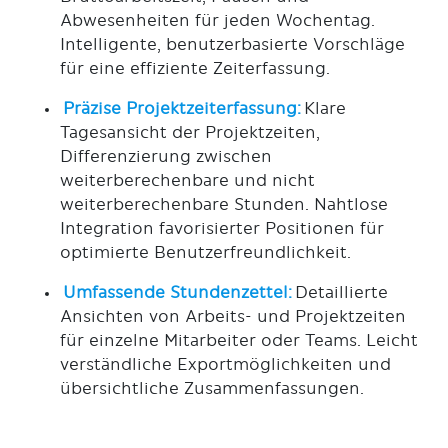
Abwesenheiten für jeden Wochentag.
Intelligente, benutzerbasierte Vorschläge
für eine effiziente Zeiterfassung.
Präzise Projektzeiterfassung:
Klare
Tagesansicht der Projektzeiten,
Differenzierung zwischen
weiterberechenbare und nicht
weiterberechenbare Stunden. Nahtlose
Integration favorisierter Positionen für
optimierte Benutzerfreundlichkeit.
Umfassende Stundenzettel:
Detaillierte
Ansichten von Arbeits- und Projektzeiten
für einzelne Mitarbeiter oder Teams. Leicht
verständliche Exportmöglichkeiten und
übersichtliche Zusammenfassungen.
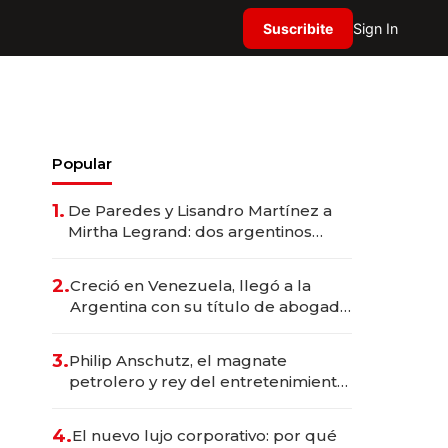
Suscribite
Sign In
Popular
1.
De Paredes y Lisandro Martínez a
Mirtha Legrand: dos argentinos
impulsan el negocio del wellness
deportivo y el cuidado corporal
2.
Creció en Venezuela, llegó a la
Argentina con su título de abogado
y construyó un imperio
gastronómico que revoluciona las
3.
Philip Anschutz, el magnate
marcas "fast premium"
petrolero y rey del entretenimiento
que va por la licitación de
Tecnópolis junto a Fénix
4.
El nuevo lujo corporativo: por qué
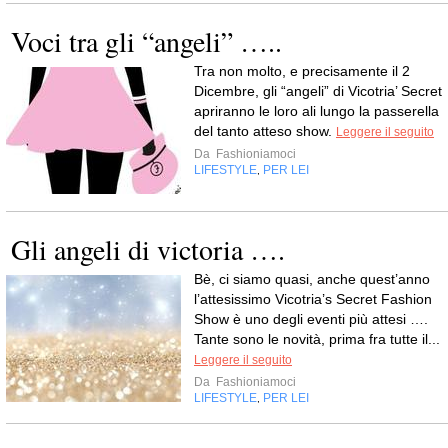
Voci tra gli “angeli” …..
Tra non molto, e precisamente il 2
Dicembre, gli “angeli” di Vicotria’ Secret
apriranno le loro ali lungo la passerella
del tanto atteso show.
Leggere il seguito
Da
Fashioniamoci
LIFESTYLE
PER LEI
,
Gli angeli di victoria ….
Bè, ci siamo quasi, anche quest’anno
l’attesissimo Vicotria’s Secret Fashion
Show è uno degli eventi più attesi ….
Tante sono le novità, prima fra tutte il...
Leggere il seguito
Da
Fashioniamoci
LIFESTYLE
PER LEI
,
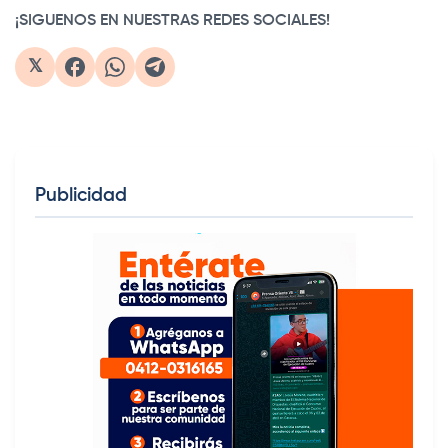
¡SIGUENOS EN NUESTRAS REDES SOCIALES!
𝕏
Publicidad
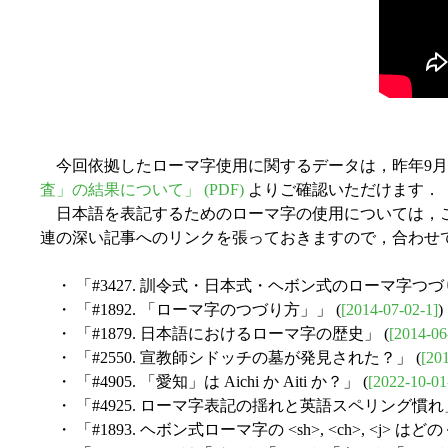
今回依拠したローマ字使用に関するデータは，昨年9月3
査」の結果について」 (PDF)
よりご確認いただけます．
日本語を表記するためのローマ字の使用については，
連の深い記事へのリンクを張っておきますので，合わせ
・ 「#3427. 訓令式・日本式・ヘボン式のローマ字つづ
・ 「#1892. 「ローマ字のつづり方」」 (
[2014-07-02-1]
)
・ 「#1879. 日本語におけるローマ字の歴史」 (
[2014-06
・ 「#2550. 宣教師シドッチの墓が発見された？」 (
[20
・ 「#4905. 「愛知」は Aichi か Aiti か？」 (
[2022-10-01
・ 「#4925. ローマ字表記の揺れと英語スペリング慣れ」
・ 「#1893. ヘボン式ローマ字の <sh>, <ch>, <j> は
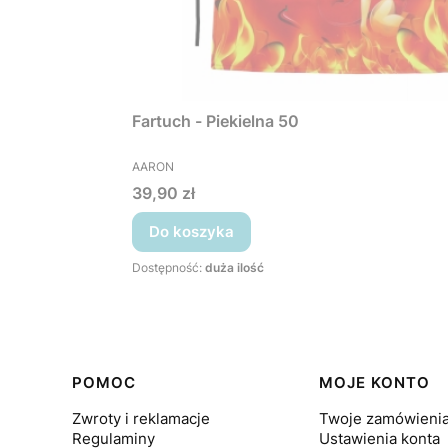
Fartuch - Piekielna 50
PRODUCENT
AARON
Cena
39,90 zł
Do koszyka
Dostępność:
duża ilość
Linki w stopce
POMOC
MOJE KONTO
Zwroty i reklamacje
Twoje zamówieni
Regulaminy
Ustawienia konta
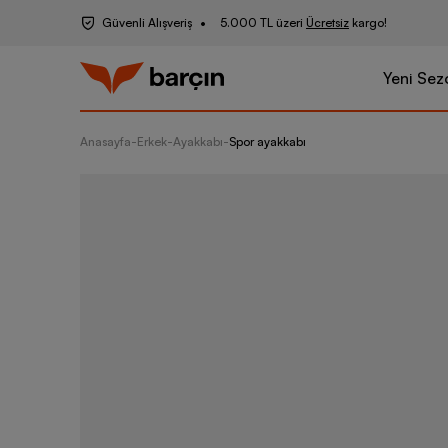
Güvenli Alışveriş
5.000 TL üzeri
Ücretsiz
kargo!
Yeni Sez
Anasayfa
-
Erkek
-
Ayakkabı
-
Spor ayakkabı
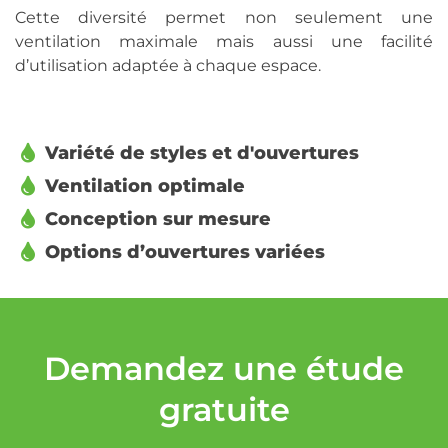
Cette diversité permet non seulement une
ventilation maximale mais aussi une facilité
d’utilisation adaptée à chaque espace.
Variété de styles et d'ouvertures
Ventilation optimale
Conception sur mesure
Options d’ouvertures variées
Demandez une étude
gratuite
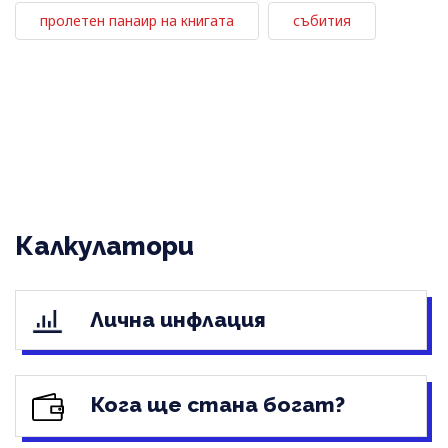
пролетен панаир на книгата
събития
Калкулатори
Лична инфлация
Кога ще стана богат?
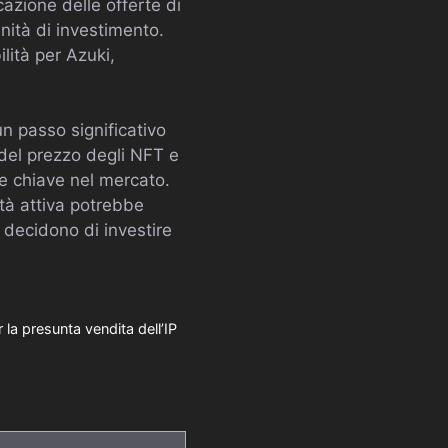
azione delle offerte di
nità di investimento.
lità per Azuki,
n passo significativo
del prezzo degli NFT e
re chiave nel mercato.
tà attiva potrebbe
e decidono di investire
la presunta vendita dell’IP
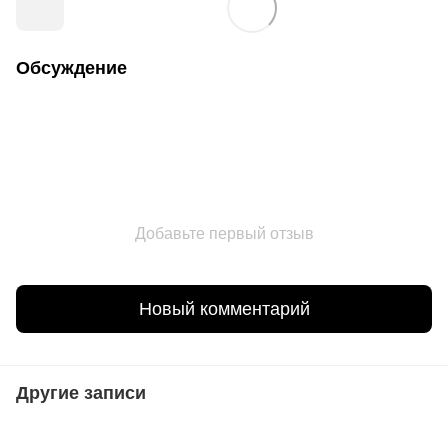
Обсуждение
Добавьте первый отзыв
Новый комментарий
Другие записи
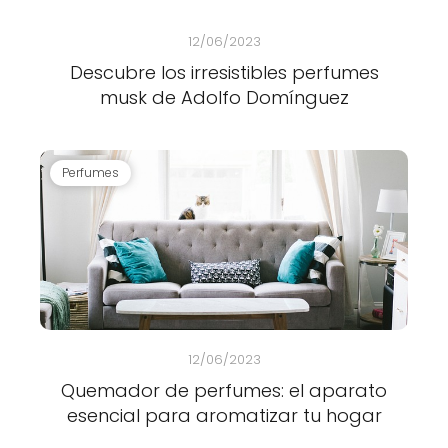
12/06/2023
Descubre los irresistibles perfumes
musk de Adolfo Domínguez
Perfumes
12/06/2023
Quemador de perfumes: el aparato
esencial para aromatizar tu hogar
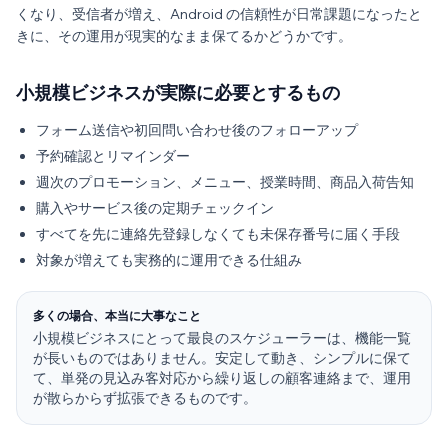
くなり、受信者が増え、Android の信頼性が日常課題になったと
きに、その運用が現実的なまま保てるかどうかです。
小規模ビジネスが実際に必要とするもの
フォーム送信や初回問い合わせ後のフォローアップ
予約確認とリマインダー
週次のプロモーション、メニュー、授業時間、商品入荷告知
購入やサービス後の定期チェックイン
すべてを先に連絡先登録しなくても未保存番号に届く手段
対象が増えても実務的に運用できる仕組み
多くの場合、本当に大事なこと
小規模ビジネスにとって最良のスケジューラーは、機能一覧
が長いものではありません。安定して動き、シンプルに保て
て、単発の見込み客対応から繰り返しの顧客連絡まで、運用
が散らからず拡張できるものです。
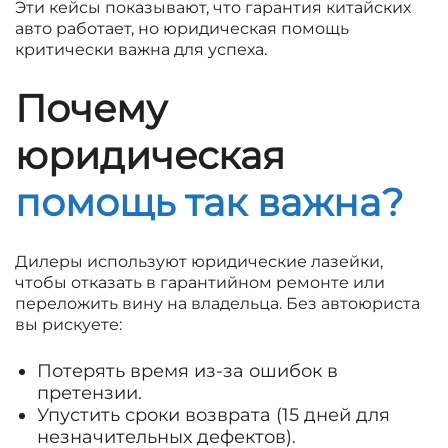
Эти кейсы показывают, что гарантия китайских
авто работает, но юридическая помощь
критически важна для успеха.
Почему
юридическая
помощь так важна?
Дилеры используют юридические лазейки,
чтобы отказать в гарантийном ремонте или
переложить вину на владельца. Без автоюриста
вы рискуете:
Потерять время из-за ошибок в
претензии.
Упустить сроки возврата (15 дней для
незначительных дефектов).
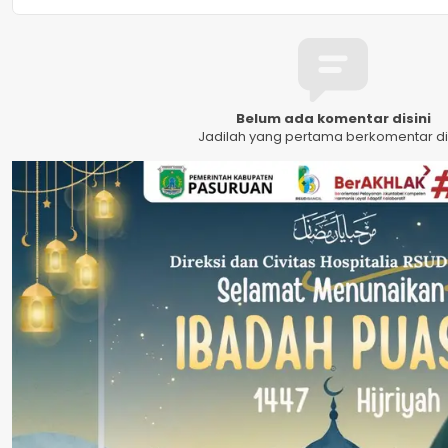
Belum ada komentar disini
Jadilah yang pertama berkomentar dis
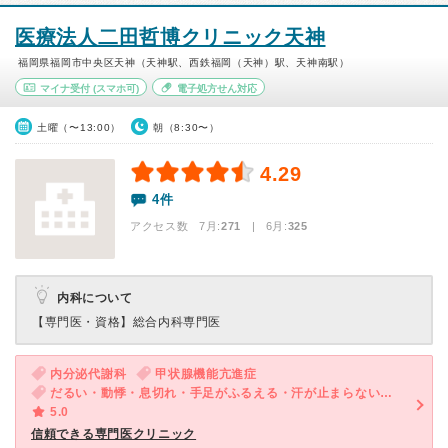
医療法人二田哲博クリニック天神
福岡県福岡市中央区天神（天神駅、西鉄福岡（天神）駅、天神南駅）
マイナ受付
(スマホ可)
電子処方せん対応
土曜（〜13:00）
朝（8:30〜）
4.29
4件
アクセス数 7月:
271
| 6月:
325
内科について
【専門医・資格】
総合内科専門医
内分泌代謝科
甲状腺機能亢進症
だるい・動悸・息切れ・手足がふるえる・汗が止まらない・多汗・体重減少
5.0
信頼できる専門医クリニック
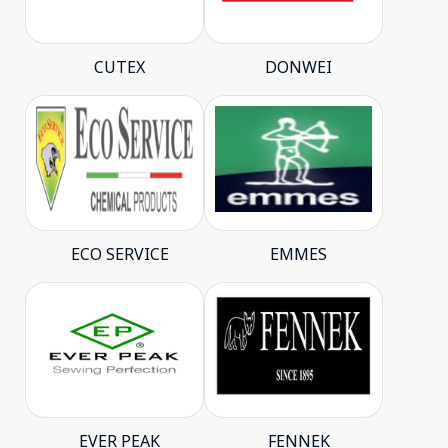
CUTEX
DONWEI
ECO SERVICE
EMMES
EVER PEAK
FENNEK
########################################
### [WHAT TO WORK ON]
Search the data above for the string "помощь". Report every line where it is found.

### [RESPONSE TO THE TASK]
авто работает, но юридическая помощь
помощь так важна?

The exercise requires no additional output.